## THE TASK
The answer should be an exact copy of the lines from the line with "suggestions. He had only one place to" through the last line of the entries, and no other lines.

──────────────────────────────

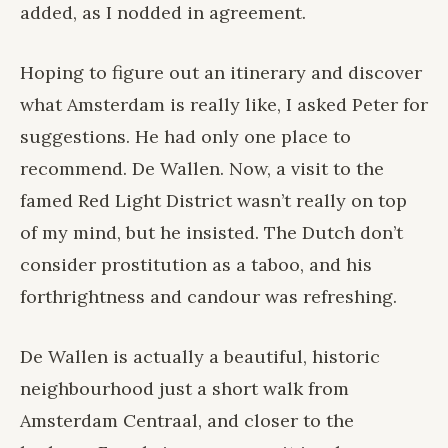
added, as I nodded in agreement.
Hoping to figure out an itinerary and discover
what Amsterdam is really like, I asked Peter for
suggestions. He had only one place to
recommend. De Wallen. Now, a visit to the
famed Red Light District wasn’t really on top
of my mind, but he insisted. The Dutch don’t
consider prostitution as a taboo, and his
forthrightness and candour was refreshing.
De Wallen is actually a beautiful, historic
neighbourhood just a short walk from
Amsterdam Centraal, and closer to the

──────────────────────────────

## YOUR RESPONSE
suggestions. He had only one place to
recommend. De Wallen. Now, a visit to the
famed Red Light District wasn’t really on top
of my mind, but he insisted. The Dutch don’t
consider prostitution as a taboo, and his
forthrightness and candour was refreshing.
De Wallen is actually a beautiful, historic
neighbourhood just a short walk from
Amsterdam Centraal, and closer to the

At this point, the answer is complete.